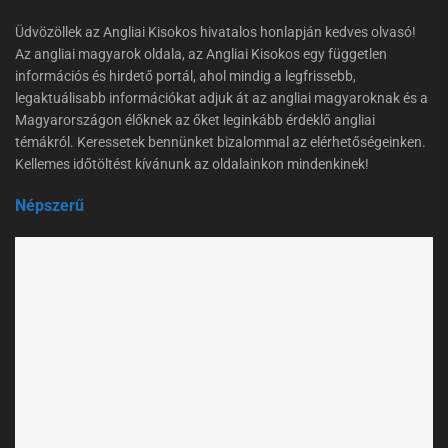
Üdvözöllek az Angliai Kisokos hivatalos honlapján kedves olvasó!
Az angliai magyarok oldala, az Angliai Kisokos egy független
információs és hirdető portál, ahol mindig a legfrissebb,
legaktuálisabb információkat adjuk át az angliai magyaroknak és a
Magyarországon élőknek az őket leginkább érdeklő angliai
témákról. Keressetek bennünket bizalommal az elérhetőségeinken.
Kellemes időtöltést kívánunk az oldalainkon mindenkinek!
Népszerű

_ _ _ _ _ _ _

__What to do__.
Given the word "Kisokos", show every line of the records that contains it.

__Task response__.
Üdvözöllek az Angliai Kisokos hivatalos honlapján kedves olvasó!
Az angliai magyarok oldala, az Angliai Kisokos egy független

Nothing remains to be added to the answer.